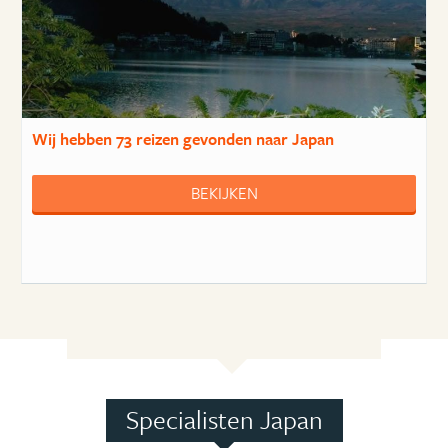
Wij hebben
73 reizen
gevonden naar Japan
BEKIJKEN
Specialisten Japan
--*--
### What you will do
In your copy of the listing above, every line must match exactly and no picture may appear.

### Output
Wij hebben
73 reizen
gevonden naar Japan
BEKIJKEN
Specialisten Japan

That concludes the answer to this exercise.